Without the images, write out all of the following entries exactly.

• _Saved entries_
==================================================

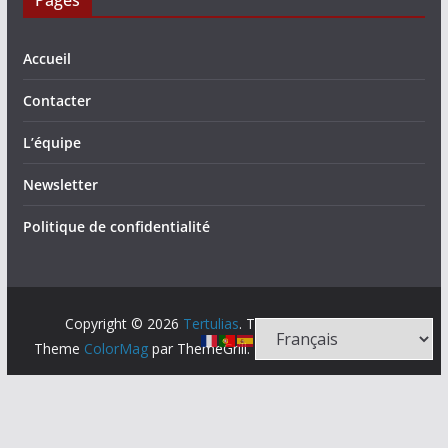
Pages
Accueil
Contacter
L’équipe
Newsletter
Politique de confidentialité
Copyright © 2026
Tertulias
. Tous droits réservés.
Theme
ColorMag
par ThemeGrill. Propulsé par
WordPress
.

==================================================

• _REPLY TO THE EXERCISE_
Pages
Accueil
Contacter
L’équipe
Newsletter
Politique de confidentialité
Copyright © 2026
Tertulias
. Tous droits réservés.
Theme
ColorMag
par ThemeGrill. Propulsé par
WordPress
.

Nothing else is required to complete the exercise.